Why are you talking about allergies Mike? Gluten sensitivity is not a true food allergy right? No IgE involved. IgA involvement means cell mediated hypersensitivity and that is what gluten sensitivity is I presume?Interesting slide show Mike NL but half of it flew over my head, I am afraid. Must be the igA getting in the way







Or maybe once I read Brostoff's book I will understand. I got Brostoff's book fronm the medical library with all the medical talk and that too is difficult to follow probably because I try to read the book from the middle in bits and pieces. The index is not very good I am afraid. Maybe it is meant for doctors.

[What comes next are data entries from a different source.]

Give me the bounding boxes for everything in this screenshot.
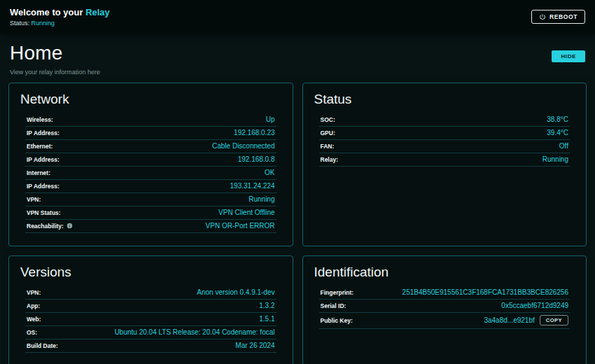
- row-vpn-status: VPN Status: VPN Client Offline: [25, 206, 276, 220]
- top-header: Welcome to your Relay Status: Running RE…: [0, 0, 595, 34]
- row-value: Mar 26 2024: [235, 342, 274, 349]
- row-serial-id: Serial ID: 0x5ccaebf6712d9249: [319, 300, 570, 313]
- row-label: Internet:: [27, 169, 50, 176]
- row-label: Build Date:: [27, 342, 58, 349]
- row-label: VPN:: [27, 289, 41, 296]
- row-public-key: Public Key: 3a4a8d...e921bf COPY: [319, 313, 570, 329]
- identification-rows: Fingerprint: 251B4B50E915561C3F168FCA173…: [319, 286, 570, 329]
- welcome-text: Welcome to your: [10, 7, 85, 18]
- row-value: Off: [559, 142, 568, 150]
- reboot-button[interactable]: REBOOT: [531, 10, 585, 24]
- status-rows: SOC: 38.8°C GPU: 39.4°C FAN: Off Relay: …: [319, 113, 570, 167]
- row-label: Fingerprint:: [321, 289, 354, 296]
- row-value: 251B4B50E915561C3F168FCA1731BB3BCE826256: [402, 288, 568, 296]
- row-ip-wireless: IP Address: 192.168.0.23: [25, 127, 276, 140]
- row-label: OS:: [27, 329, 37, 336]
- row-label-wrap: Reachability:: [27, 223, 73, 230]
- row-internet: Internet: OK: [25, 167, 276, 180]
- row-label: VPN:: [27, 196, 41, 203]
- row-label: Wireless:: [27, 116, 53, 123]
- public-key-value-wrap: 3a4a8d...e921bf COPY: [484, 315, 568, 326]
- row-os: OS: Ubuntu 20.04 LTS Release: 20.04 Code…: [25, 326, 276, 340]
- status-panel-title: Status: [314, 92, 575, 107]
- status-value: Running: [31, 20, 55, 27]
- row-value: 192.168.0.23: [234, 129, 274, 136]
- row-ip-ethernet: IP Address: 192.168.0.8: [25, 153, 276, 167]
- row-label: Ethernet:: [27, 143, 52, 150]
- row-label: IP Address:: [27, 183, 59, 190]
- row-value: VPN OR-Port ERROR: [206, 222, 275, 230]
- network-panel: Network Wireless: Up IP Address: 192.168…: [8, 83, 293, 246]
- row-value: 0x5ccaebf6712d9249: [501, 302, 568, 309]
- row-label: FAN:: [321, 143, 335, 150]
- row-value: VPN Client Offline: [218, 209, 274, 216]
- network-panel-title: Network: [20, 92, 281, 107]
- row-vpn-version: VPN: Anon version 0.4.9.1-dev: [25, 286, 276, 300]
- row-label: IP Address:: [27, 156, 59, 163]
- welcome-relay-text: Relay: [85, 7, 110, 18]
- reboot-label: REBOOT: [550, 13, 578, 20]
- versions-panel: Versions VPN: Anon version 0.4.9.1-dev A…: [8, 255, 293, 364]
- power-icon: [539, 13, 546, 20]
- row-label: App:: [27, 302, 40, 309]
- page-subtitle: View your relay information here: [10, 69, 100, 76]
- network-rows: Wireless: Up IP Address: 192.168.0.23 Et…: [25, 113, 276, 233]
- row-value: 38.8°C: [547, 115, 568, 123]
- row-label: Web:: [27, 316, 41, 323]
- row-web-version: Web: 1.5.1: [25, 313, 276, 326]
- row-value: 39.4°C: [547, 129, 568, 136]
- panel-grid: Network Wireless: Up IP Address: 192.168…: [8, 83, 587, 364]
- row-label: SOC:: [321, 116, 335, 123]
- row-label: Public Key:: [321, 317, 353, 324]
- row-label: Relay:: [321, 156, 339, 163]
- versions-rows: VPN: Anon version 0.4.9.1-dev App: 1.3.2…: [25, 286, 276, 353]
- relay-status-line: Status: Running: [10, 20, 110, 27]
- row-label: Serial ID:: [321, 302, 346, 309]
- row-value: Cable Disconnected: [212, 142, 275, 150]
- row-gpu: GPU: 39.4°C: [319, 127, 570, 140]
- main-content: Home View your relay information here HI…: [0, 34, 595, 364]
- header-text-block: Welcome to your Relay Status: Running: [10, 7, 110, 27]
- status-label: Status:: [10, 20, 31, 27]
- row-value: 1.5.1: [259, 315, 274, 323]
- identification-panel-title: Identification: [314, 265, 575, 280]
- row-value: Ubuntu 20.04 LTS Release: 20.04 Codename…: [115, 328, 275, 336]
- row-value: 193.31.24.224: [230, 182, 275, 190]
- row-app-version: App: 1.3.2: [25, 300, 276, 313]
- row-ip-internet: IP Address: 193.31.24.224: [25, 180, 276, 193]
- row-relay: Relay: Running: [319, 153, 570, 167]
- row-value: 3a4a8d...e921bf: [484, 316, 534, 324]
- identification-panel: Identification Fingerprint: 251B4B50E915…: [302, 255, 587, 364]
- row-label: IP Address:: [27, 130, 59, 136]
- row-value: 1.3.2: [259, 302, 274, 309]
- row-label: GPU:: [321, 130, 335, 136]
- versions-panel-title: Versions: [20, 265, 281, 280]
- page-title-block: Home View your relay information here: [10, 42, 100, 76]
- row-label: Reachability:: [27, 223, 64, 230]
- row-ethernet: Ethernet: Cable Disconnected: [25, 140, 276, 153]
- row-label: VPN Status:: [27, 209, 61, 216]
- status-panel: Status SOC: 38.8°C GPU: 39.4°C FAN: Off …: [302, 83, 587, 246]
- row-build-date: Build Date: Mar 26 2024: [25, 340, 276, 353]
- info-icon[interactable]: [66, 223, 73, 229]
- row-fan: FAN: Off: [319, 140, 570, 153]
- row-value: Anon version 0.4.9.1-dev: [197, 288, 274, 296]
- row-value: Running: [248, 195, 274, 203]
- row-wireless: Wireless: Up: [25, 113, 276, 127]
- row-fingerprint: Fingerprint: 251B4B50E915561C3F168FCA173…: [319, 286, 570, 300]
- row-soc: SOC: 38.8°C: [319, 113, 570, 127]
- row-vpn: VPN: Running: [25, 193, 276, 206]
- copy-button[interactable]: COPY: [540, 315, 568, 326]
- page-head: Home View your relay information here HI…: [8, 39, 587, 76]
- row-value: Up: [266, 115, 275, 123]
- welcome-heading: Welcome to your Relay: [10, 7, 110, 18]
- page-title: Home: [10, 42, 100, 64]
- row-value: Running: [542, 155, 568, 163]
- row-value: 192.168.0.8: [238, 155, 275, 163]
- row-reachability: Reachability: VPN OR-Port ERROR: [25, 220, 276, 233]
- row-value: OK: [265, 169, 274, 176]
- hide-button[interactable]: HIDE: [552, 50, 585, 62]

I am waiting for the book for the layperson to arrive from amazon.com


----------



## Mike NoLomotil (Jun 6, 2000)

Hey BonBon!In answer to your root question, it's because the demarcation line between food ALLERGY and other forms of "immunologic intolerances" to foods is not as clearly demarcated as was once thought. "The times they are a'changin'..." [MNDylan]As invasive studies of both the bowel and the systemic response of the immune system (cell mediated) to food antigens progresses, lets use simple words...many weird things are being recognized.For example subjects with IBS symptoms accoring to the ROME criteria but who are negatibve for atopy and negative to any circulating antibodies to any foods will respons with an inflammatory reaction inthe small bowel locally and systemically when the jejunum is isolated ana various food slurries are introduced directly to the small bowel blinded (there is no way for the subject to know what if anything is being put down the tube..and you can blind it to the investigator this way as well).When thi types of cells involved are evaluated you can see a range of different responses...from antigen-aremd T Cells to antigen armed Mast cells locally in the gut (some patients gut mast cells are armed with IgE for the foods they react to, then some are not...oddly some of the asymptkmcatic controls have and some have not IgE in the gut as well, but show no systemic response and no mediator release).there's more but the botom line is that in the last several years the investigators who are studyinf what happens in the gut-immune uinterface of people with food induced GI symptoms and global symptoms in the absence of circulating antibodies basically have begunm to observe what they are calling now (for lack of a better word) 'INTESTINAL ALLERGY'. This describes, to them, the LOCAL abnormal immune repsonse to stple foods seen in people whoe are being diagnosed as having a diosease with no known pathology...IBS....when in fact there is an observable, quantifiable, reproducible abnormal immune response (loss of oral tolerance) to some normally tolerated foods which characterizes these patients and which accounts for their symptoms.This of course is sometimes overlooked or disregarded by some people as it does not fit their own postukates or self-invented theories that all IBS symtpoms have a common physiologic defect and it is [efect du jour insert here]. Hey it also makes som traditional old-line allergists crazy too...systemic T Cell resposne to food antigens???? How to we charge for skin testing for that?????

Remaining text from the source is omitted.